戸籍法の改正により、これまで戸籍に記載のなかった氏名の「読み仮名」が記載されることになります。詳しくは今後法務省から通達で示されますが概要についてご紹介します。
目次
戸籍の役割とは
- 家族関係を明らかにすること
- 身分関係を明らかにすること
- 日本人であることを明らかにすること
戸籍には上記のように3つの役割があります。 何か特定の事項を ”明らかなものとして証明する” ことを法律的には “公証する” といい、この機能のことを「公証機能」と呼んだりします。
一般的にいう戸籍謄本というのは正式には「戸籍全部事項証明書」と呼び、市区町村などの自治体が家族関係、身分関係、日本人である事実を「公(おおやけ)に証明してくれる証明書」ということになります。
◆ 家族関係を明らかにする役割とは ◆
戸籍の最も代表的な役割は、家族・親族関係を記録し、証明する役割です。自分の両親が誰か、配偶者(夫・妻)が誰か、兄弟が誰か、子供が何人いるのか等、正確な家族関係が記録されている台帳の役割があります。相続手続で戸籍謄本が必要書類になる理由は、戸籍にこの家族関係を証明する機能があるからです。
◆ 身分関係を明らかにする役割とは ◆
戸籍には家族関係だけではなく、身分関係を証明する役割もあります。日本は身分制度を採用していませんので、ここでいう「身分」とは身分の高い低いではなく、その人が「どんな人なのか」を証明してくれる身分証明書という意味です。子供が生まれたとき、出生届は最寄りの役所に提出しますが、同時に戸籍を管理する本籍地の役所にも連絡がされ、そのときに初めて子供は戸籍に国民として登録され、日本国民としての「身分」を取得することになります。
◆ 日本人であることを明らかにする役割とは ◆
戸籍には日本の国民であることを証明する役割もあります。戸籍に国籍が書いてあるのではなく、日本の戸籍に登録されることが日本国民であることの証明になっていて、日本人でなければ日本の戸籍に入ることができません。外国人でも住民票はある一方、戸籍はないことにはこの役割があるからなのです。
(参考記事「戸籍はどのように作られるか」)
(参考記事「遺産相続と戸籍」)
戸籍に記載されていること
令和5年6月現在で、戸籍に記載されているのは下記事項になります。
- 本籍(戸籍を管理している市町村)
- 筆頭者(戸籍簿の一番最初に記載されている人)
- 在籍する人の氏名と生年月日
- 戸籍に入った原因と年月日
- 続柄(父母、子など)
- 身分事項(出生日や婚姻日など)
戸籍法の改正により「読み仮名」も記載されることに
戸籍にこれまで記載がなかった氏名の「読み仮名」を必須とする改正戸籍法などが2日、参院本会議で、自民、公明など各党の賛成多数で可決、成立しました。改正法は令和6年度にも施行され、われわれ国民が施行後1年以内に本籍地の市区町村に届ける必要があります。
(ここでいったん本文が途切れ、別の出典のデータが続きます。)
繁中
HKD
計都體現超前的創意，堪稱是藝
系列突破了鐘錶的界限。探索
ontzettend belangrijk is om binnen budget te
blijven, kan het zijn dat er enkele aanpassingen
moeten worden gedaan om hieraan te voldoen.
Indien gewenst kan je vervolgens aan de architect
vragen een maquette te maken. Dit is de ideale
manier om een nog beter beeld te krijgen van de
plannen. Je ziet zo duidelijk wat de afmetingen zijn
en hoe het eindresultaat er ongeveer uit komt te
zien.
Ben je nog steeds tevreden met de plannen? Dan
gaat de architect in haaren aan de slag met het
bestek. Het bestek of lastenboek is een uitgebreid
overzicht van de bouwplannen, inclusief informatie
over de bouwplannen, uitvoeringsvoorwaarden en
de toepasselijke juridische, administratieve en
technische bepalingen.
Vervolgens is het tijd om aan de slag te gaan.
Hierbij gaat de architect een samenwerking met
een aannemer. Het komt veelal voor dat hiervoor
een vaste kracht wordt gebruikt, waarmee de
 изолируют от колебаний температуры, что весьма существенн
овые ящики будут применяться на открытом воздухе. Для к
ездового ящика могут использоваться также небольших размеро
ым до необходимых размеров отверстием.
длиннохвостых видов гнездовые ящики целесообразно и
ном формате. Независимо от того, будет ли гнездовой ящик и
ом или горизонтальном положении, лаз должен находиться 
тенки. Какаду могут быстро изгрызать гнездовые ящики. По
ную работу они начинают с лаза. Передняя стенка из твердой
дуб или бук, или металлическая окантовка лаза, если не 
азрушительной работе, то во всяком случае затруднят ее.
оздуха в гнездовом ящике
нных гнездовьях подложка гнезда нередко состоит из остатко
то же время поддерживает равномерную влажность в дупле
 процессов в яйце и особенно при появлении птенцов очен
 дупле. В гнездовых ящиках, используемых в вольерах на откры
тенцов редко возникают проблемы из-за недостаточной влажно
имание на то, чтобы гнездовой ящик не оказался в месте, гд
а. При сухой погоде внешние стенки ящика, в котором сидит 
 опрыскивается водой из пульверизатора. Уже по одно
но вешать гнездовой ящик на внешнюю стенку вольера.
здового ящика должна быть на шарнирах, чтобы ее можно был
読み仮名のルールとしては「氏名に用いる文字の読み方として一般に認められているもの」との基準を設けられます。
「一般に認められている」の基準の詳細は法務省が今後、通達で示すことになっていますが
- 漢字とは意味が反対(「高」(ヒクシ)など)
- 読み違いかどうか判然としない(「太郎」(ジロウ))
- 漢字の意味や読み方からはおよそ連想できない(「太郎」(マイケル))
といった読みは認められないと考えられます。
記載は片仮名で、新生児らが初めて戸籍に載る際はあわせて読み仮名を記すことになります。その他の者に関しては戸籍筆頭者が氏名、筆頭者以外が名前に関して届けます。
市区町村は住民票などで既に把握している読み仮名を通知することとしており、1年以内に届けがなければ職権で記載するようです。
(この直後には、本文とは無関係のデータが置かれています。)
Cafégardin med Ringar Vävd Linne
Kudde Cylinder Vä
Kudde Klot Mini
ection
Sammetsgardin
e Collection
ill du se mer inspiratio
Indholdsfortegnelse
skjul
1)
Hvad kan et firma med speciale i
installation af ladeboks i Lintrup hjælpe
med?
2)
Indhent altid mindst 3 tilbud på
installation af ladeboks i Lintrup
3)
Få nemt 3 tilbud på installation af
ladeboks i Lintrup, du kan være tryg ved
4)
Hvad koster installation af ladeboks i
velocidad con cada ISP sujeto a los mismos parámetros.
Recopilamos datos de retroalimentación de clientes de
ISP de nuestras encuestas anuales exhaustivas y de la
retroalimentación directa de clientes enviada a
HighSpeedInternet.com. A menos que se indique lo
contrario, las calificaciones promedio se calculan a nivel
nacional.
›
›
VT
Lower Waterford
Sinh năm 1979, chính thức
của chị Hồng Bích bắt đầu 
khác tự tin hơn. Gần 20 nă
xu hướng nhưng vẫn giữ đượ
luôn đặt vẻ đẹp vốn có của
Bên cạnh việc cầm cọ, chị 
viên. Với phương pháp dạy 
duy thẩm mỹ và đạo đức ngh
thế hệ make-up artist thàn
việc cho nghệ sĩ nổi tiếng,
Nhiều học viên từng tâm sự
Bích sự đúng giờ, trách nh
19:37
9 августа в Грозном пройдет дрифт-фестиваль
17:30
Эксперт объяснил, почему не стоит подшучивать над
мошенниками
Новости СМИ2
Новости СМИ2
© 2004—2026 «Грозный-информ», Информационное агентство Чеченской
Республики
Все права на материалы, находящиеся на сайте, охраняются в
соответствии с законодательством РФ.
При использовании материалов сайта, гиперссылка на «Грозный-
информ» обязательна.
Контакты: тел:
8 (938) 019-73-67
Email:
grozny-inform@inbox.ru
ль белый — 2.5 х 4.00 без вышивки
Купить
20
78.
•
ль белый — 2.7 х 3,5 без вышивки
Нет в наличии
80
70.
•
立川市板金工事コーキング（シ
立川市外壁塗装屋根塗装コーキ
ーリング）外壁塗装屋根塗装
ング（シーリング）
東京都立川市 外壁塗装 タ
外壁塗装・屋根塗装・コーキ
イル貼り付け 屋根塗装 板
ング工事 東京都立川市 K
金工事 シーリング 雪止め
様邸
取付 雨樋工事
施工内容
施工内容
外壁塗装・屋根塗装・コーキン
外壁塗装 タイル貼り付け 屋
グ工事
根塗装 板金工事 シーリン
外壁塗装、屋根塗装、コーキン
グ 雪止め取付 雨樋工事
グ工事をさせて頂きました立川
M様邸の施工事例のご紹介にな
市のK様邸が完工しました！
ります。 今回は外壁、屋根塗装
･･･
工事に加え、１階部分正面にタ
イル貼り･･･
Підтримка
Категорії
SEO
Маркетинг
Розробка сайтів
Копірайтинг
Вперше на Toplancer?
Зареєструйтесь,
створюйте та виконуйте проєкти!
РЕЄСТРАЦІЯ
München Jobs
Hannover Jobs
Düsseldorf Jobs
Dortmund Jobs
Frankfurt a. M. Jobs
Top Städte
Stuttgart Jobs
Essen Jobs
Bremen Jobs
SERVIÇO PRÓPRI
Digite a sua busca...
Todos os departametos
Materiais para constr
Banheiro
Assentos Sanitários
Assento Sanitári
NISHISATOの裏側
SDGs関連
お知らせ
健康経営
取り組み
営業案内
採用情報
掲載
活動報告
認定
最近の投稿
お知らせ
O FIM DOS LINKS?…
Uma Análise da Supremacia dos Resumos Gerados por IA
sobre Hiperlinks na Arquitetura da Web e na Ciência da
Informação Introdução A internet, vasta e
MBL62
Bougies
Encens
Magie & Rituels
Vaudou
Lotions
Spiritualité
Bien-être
常用漢字表や辞書に掲載がない読み方の場合も、届け出人に説明を求めた上で判断されることになりそうです。
まとめ
住民票に読み仮名が降られている場合は自ら届出をしなくても、職権で記載されるからほっておいてもいいや、とお考えの方もいるでしょうが、もし間違った読み仮名が戸籍に登録され、自分の名前でありながらそれを知らずにずっとそのままだと問題がありますね。いずれにしてもタイミングをみて新しくなった戸籍を確認してみる必要がありそうです。